The records below must be output exactly, without pictures.

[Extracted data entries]
· · · · · · ·

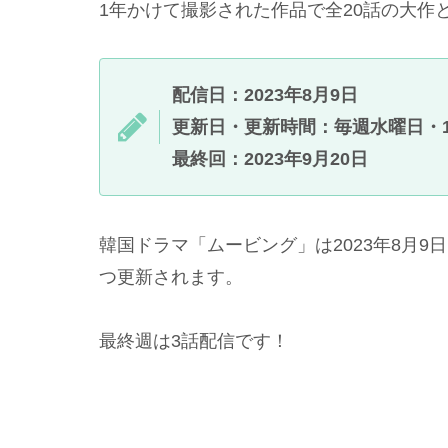
1年かけて撮影された作品で全20話の大作
配信日：2023年8月9日
更新日・更新時間：毎週水曜日・1
最終回：2023年9月20日
韓国ドラマ「ムービング」は2023年8月9
つ更新されます。
最終週は3話配信です！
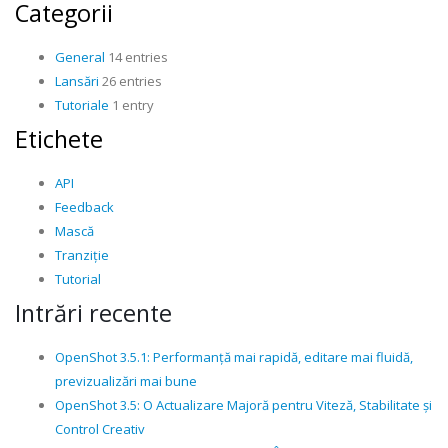
Categorii
General
14 entries
Lansări
26 entries
Tutoriale
1 entry
Etichete
API
Feedback
Mască
Tranziție
Tutorial
Intrări recente
OpenShot 3.5.1: Performanță mai rapidă, editare mai fluidă,
previzualizări mai bune
OpenShot 3.5: O Actualizare Majoră pentru Viteză, Stabilitate și
Control Creativ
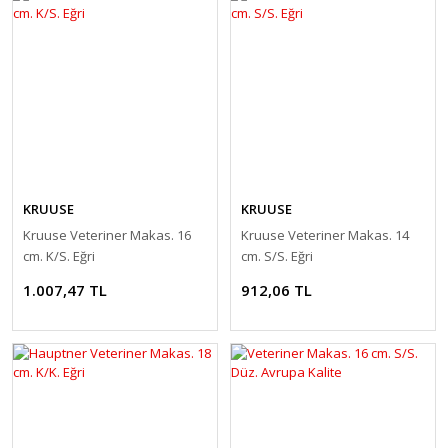
KRUUSE
KRUUSE
Kruuse Veteriner Makas. 16
Kruuse Veteriner Makas. 14
cm. K/S. Eğri
cm. S/S. Eğri
1.007,47 TL
912,06 TL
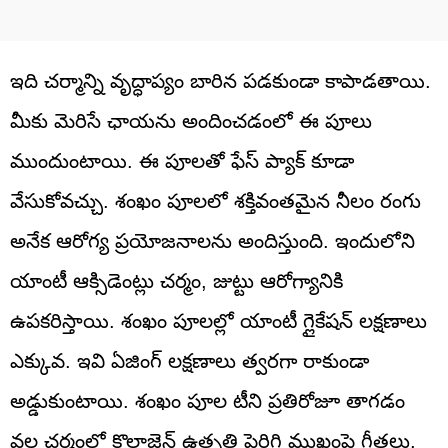
ఇది చర్మాన్ని వృద్ధాప్యం బారిన పడకుండా కాపాడతాయి.
మీకు మెరిసే ఛాయను అందించడంలో ఈ పూలు
ముందుంటాయి. ఈ పూలతో ఫేస్ ప్యాక్ కూడా
వేసుకోవచ్చు. శంఖం పూలలో శక్తివంతమైన నీలం రంగు
అనేక ఆరోగ్య ప్రయోజనాలను అందిస్తుంది. ఇందులోని
యాంటీ ఆక్సిడెంట్లు చర్మం, జుట్టు ఆరోగ్యానికి
ఉపకరిస్తాయి. శంఖం పూలల్లో యాంటీ గ్లైకేషన్ లక్షణాలు
ఎక్కువ. ఇవి ఏజింగ్ లక్షణాలు త్వరగా రాకుండా
అడ్డుకుంటాయి. శంఖం పూల టీని ప్రతిరోజూ తాగడం
వల్ల చర్మంలో కొల్లాజెన్ ఉత్పత్తి పెరిగి ముఖంపై గీతలు,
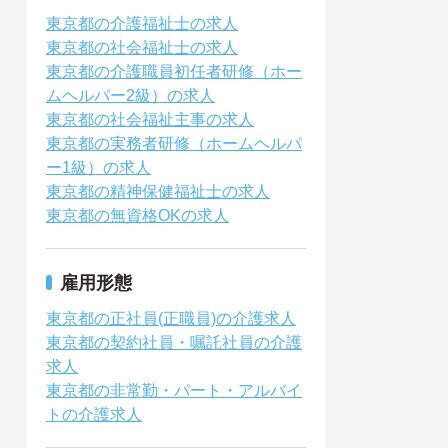
東京都の介護福祉士の求人
東京都の社会福祉士の求人
東京都の介護職員初任者研修（ホー
ムヘルパー2級）の求人
東京都の社会福祉主事の求人
東京都の実務者研修（ホームヘルパ
ー1級）の求人
東京都の精神保健福祉士の求人
東京都の無資格OKの求人
雇用形態
東京都の正社員(正職員)の介護求人
東京都の契約社員・嘱託社員の介護
求人
東京都の非常勤・パート・アルバイ
トの介護求人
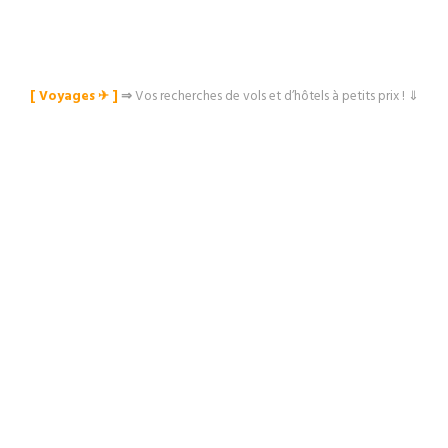
[ Voyages ✈︎ ]
⇒
Vos recherches de vols et d’hôtels à petits prix ! ⇓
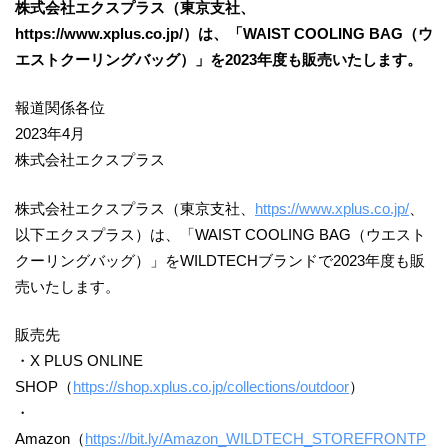
株式会社エクスプラス（東京支社、
https://www.xplus.co.jp/）は、「WAIST COOLING BAG（ウ
エストクーリングバッグ）」を2023年度も販売いたします。
報道関係各位
2023年4月
株式会社エクスプラス
株式会社エクスプラス（東京支社、
https://www.xplus.co.jp/
、
以下エクスプラス）は、「WAIST COOLING BAG（ウエスト
クーリングバッグ）」をWILDTECHブランドで2023年度も販
売いたします。
販売先
・X PLUS ONLINE
SHOP（
https://shop.xplus.co.jp/collections/outdoor
）
・
Amazon（
https://bit.ly/Amazon_WILDTECH_STOREFRONTP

· · · · · · ·

Response to this task
1年かけて撮影された作品で全20話の大作
配信日：2023年8月9日
更新日・更新時間：毎週水曜日・1
最終回：2023年9月20日
韓国ドラマ「ムービング」は2023年8月9
つ更新されます。
最終週は3話配信です！
Categorii
General
14 entries
Lansări
26 entries
Tutoriale
1 entry
Etichete
API
Feedback
Mască
Tranziție
Tutorial
Intrări recente
OpenShot 3.5.1: Performanță mai rapidă, editare mai fluidă,
previzualizări mai bune
OpenShot 3.5: O Actualizare Majoră pentru Viteză, Stabilitate și
Control Creativ
KRUUSE
KRUUSE
Kruuse Veteriner Makas. 16
Kruuse Veteriner Makas. 14
cm. K/S. Eğri
cm. S/S. Eğri
1.007,47 TL
912,06 TL
ఇది చర్మాన్ని వృద్ధాప్యం బారిన పడకుండా కాపాడతాయి.
మీకు మెరిసే ఛాయను అందించడంలో ఈ పూలు
ముందుంటాయి. ఈ పూలతో ఫేస్ ప్యాక్ కూడా
వేసుకోవచ్చు. శంఖం పూలలో శక్తివంతమైన నీలం రంగు
అనేక ఆరోగ్య ప్రయోజనాలను అందిస్తుంది. ఇందులోని
యాంటీ ఆక్సిడెంట్లు చర్మం, జుట్టు ఆరోగ్యానికి
ఉపకరిస్తాయి. శంఖం పూలల్లో యాంటీ గ్లైకేషన్ లక్షణాలు
ఎక్కువ. ఇవి ఏజింగ్ లక్షణాలు త్వరగా రాకుండా
అడ్డుకుంటాయి. శంఖం పూల టీని ప్రతిరోజూ తాగడం
వల్ల చర్మంలో కొల్లాజెన్ ఉత్పత్తి పెరిగి ముఖంపై గీతలు,
東京都の介護福祉士の求人
東京都の社会福祉士の求人
東京都の介護職員初任者研修（ホー
ムヘルパー2級）の求人
東京都の社会福祉主事の求人
東京都の実務者研修（ホームヘルパ
ー1級）の求人
東京都の精神保健福祉士の求人
東京都の無資格OKの求人
雇用形態
東京都の正社員(正職員)の介護求人
東京都の契約社員・嘱託社員の介護
求人
東京都の非常勤・パート・アルバイ
トの介護求人
[ Voyages ✈︎ ]
⇒
Vos recherches de vols et d’hôtels à petits prix ! ⇓
株式会社エクスプラス（東京支社、
https://www.xplus.co.jp/）は、「WAIST COOLING BAG（ウ
エストクーリングバッグ）」を2023年度も販売いたします。
報道関係各位
2023年4月
株式会社エクスプラス
株式会社エクスプラス（東京支社、
https://www.xplus.co.jp/
、
以下エクスプラス）は、「WAIST COOLING BAG（ウエスト
クーリングバッグ）」をWILDTECHブランドで2023年度も販
売いたします。
販売先
・X PLUS ONLINE
SHOP（
https://shop.xplus.co.jp/collections/outdoor
）
・
Amazon（
https://bit.ly/Amazon_WILDTECH_STOREFRONTP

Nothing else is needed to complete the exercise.